For the second year running he will be among thousands of cyclists from all over the world doing their bit to raise millions of dollars towards the global fight against this insidious disease.

The Pan Massachusetts Challenge – fondly known as the PanMass – is America’s single biggest annual fundraising event, with last year 5,000 riders raising a staggering $30 million for the Dana Farber cancer institute in Boston.

The institute is at the forefront of world research into the disease and cancer patients in this country as well as others have directly benefited from some of its discoveries.

For Michael the ride is a huge commitment, given that he began training while studying for his AS levels. In recent weeks he has been getting up at 4.45am, four mornings a week, to ride 30 miles before breakfast so that he’s available to fulfil his daytime volunteer role teaching young children to sail.

It’s not been easy – in one four-day period last week his bike suffered three punctures, cutting savagely into his training programme at a critical time when he needs to be building up the miles in readiness for the main event.

Add to that the requirement for him to raise a minimum of $4,200 through sponsorship and fundraising events, and you can see that it’s a tall order for someone so young. And young he is – last year he was one of the youngest people ever to complete the ride, as most of those taking part are seasoned cyclists of many years experience and standing.

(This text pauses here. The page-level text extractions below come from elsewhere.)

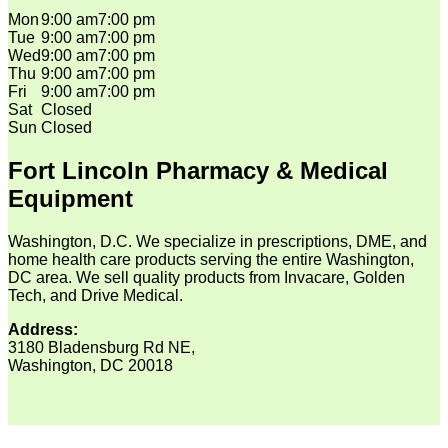
Mon
9:00 am
7:00 pm
Tue
9:00 am
7:00 pm
Wed
9:00 am
7:00 pm
Thu
9:00 am
7:00 pm
Fri
9:00 am
7:00 pm
Sat
Closed
Sun
Closed
Fort Lincoln Pharmacy & Medical
Equipment
Washington, D.C. We specialize in prescriptions, DME, and
home health care products serving the entire Washington,
DC area. We sell quality products from Invacare, Golden
Tech, and Drive Medical.
Address:
3180 Bladensburg Rd NE,
Washington, DC 20018
V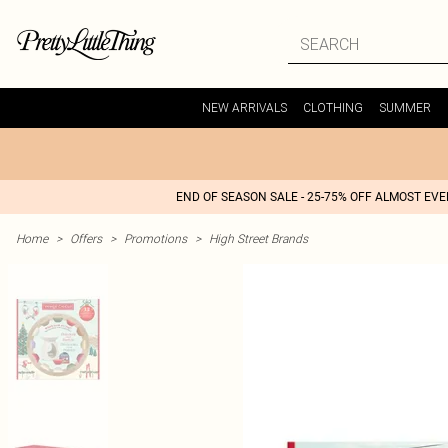
NEW ARRIVALS
CLOTHING
SUMMER
END OF SEASON SALE - 25-75% OFF ALMOST EV
Home
>
Offers
>
Promotions
>
High Street Brands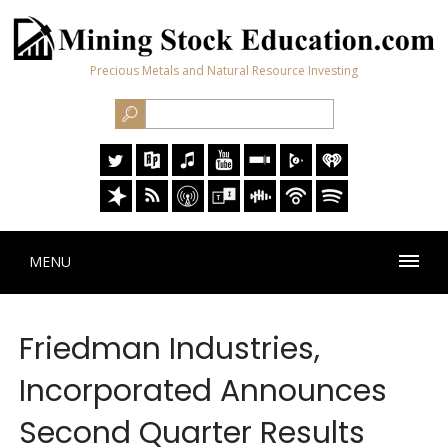
Precious Metals and Natural Resource Investing
MENU
Friedman Industries,
Incorporated Announces
Second Quarter Results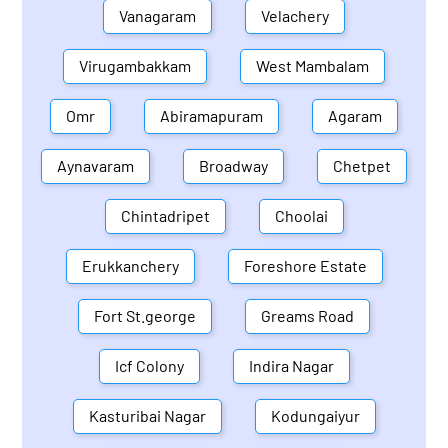
Vanagaram
Velachery
Virugambakkam
West Mambalam
Omr
Abiramapuram
Agaram
Aynavaram
Broadway
Chetpet
Chintadripet
Choolai
Erukkanchery
Foreshore Estate
Fort St.george
Greams Road
Icf Colony
Indira Nagar
Kasturibai Nagar
Kodungaiyur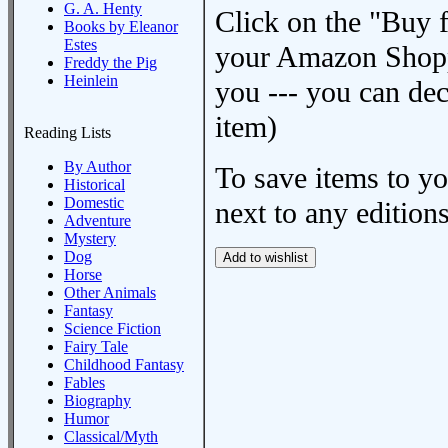
G. A. Henty
Click on the "Buy 
Books by Eleanor
Estes
your Amazon Shoppi
Freddy the Pig
Heinlein
you --- you can dec
item)
Reading Lists
By Author
To save items to y
Historical
Domestic
next to any editions
Adventure
Mystery
Dog
Horse
Other Animals
Fantasy
Science Fiction
Fairy Tale
Childhood Fantasy
Fables
Biography
Humor
Classical/Myth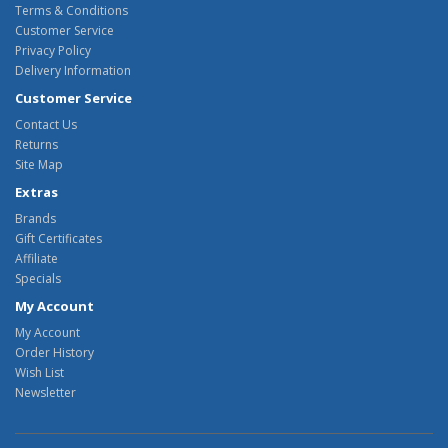
Terms & Conditions
Customer Service
Privacy Policy
Delivery Information
Customer Service
Contact Us
Returns
Site Map
Extras
Brands
Gift Certificates
Affiliate
Specials
My Account
My Account
Order History
Wish List
Newsletter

But what keeps pulling him through is the fact that cancer touches all of us in some form or other, whether as a patient, a family member or friend watching a person they love fighting to overcome the disease, or someone who is bereaved.

Taped to his bike crossbar to spur him on is a photograph of his best friend’s mother, who died of leukaemia. There are four ‘captains’ of the team he is riding for – all youngsters in their teens who are fighting cancer in some form or other. None of them will be riding as they are too ill to do so, but those who are well enough will be physically there to urge on the riders when the going gets tough.

As indeed it will be for there will be times during the ride when the physical burden will be astronomical. But Michael says it’s nothing when you see what cancer sufferers can go through.

I make no apologies for highlighting my son’s part in the PanMass Challenge because at the end of the day finding a cure for cancer is what matters. This is just one effort out of millions.

But if you feel like helping Michael reach his goal log on to pmc.org/egifts/MM0423, which is his personal donation page. There is also a dedicated UK bank account and cheques can be made payable to PanMass Challenge and sent to care of Paul Homer, The Press, 76-86 Walmgate, York YO1 9YN.

And whether you contribute to finding a cancer cure this way or any other way, thank you.

• IS THAT a ragged cheer we can hear from motorists in Oxfordshire? Is it really true that the yellow peril will be no more?

For following central funding cuts to local authority road safety budgets across England and Wales, the county council has decided to switch off its fixed speed cameras. And other local authorities are considering following suit, to the undoubted glee of opponents who see speed cameras as nothing more than a money-spinner to top up Government coffers.

Naturally, there are road safety campaigners who would violently disagree, saying that speed cameras cut road deaths and that their presence is a reminder to motorists to keep within speed limits.

That said, Department for Transport data has suggested that less than three per cent of road accidents have ‘breaking the speed limit’ as a factor. Between 1998 and 2008, when the yellow peril was at its most prolific, the number of road deaths remained fairly constant, although there was a cut in the number of serious injuries. But this, say camera opponents, is more to do with improved safety features in cars than the presence of speed cameras.

But whatever your standpoint, Whitehall’s decision to slash road safety budgets begs the question about what happens to the camera trial in York and North Yorkshire that was approved in the spring.

Will our fixed camera-free zone remain as just that? Or will the trial still be going ahead? I think we should be told.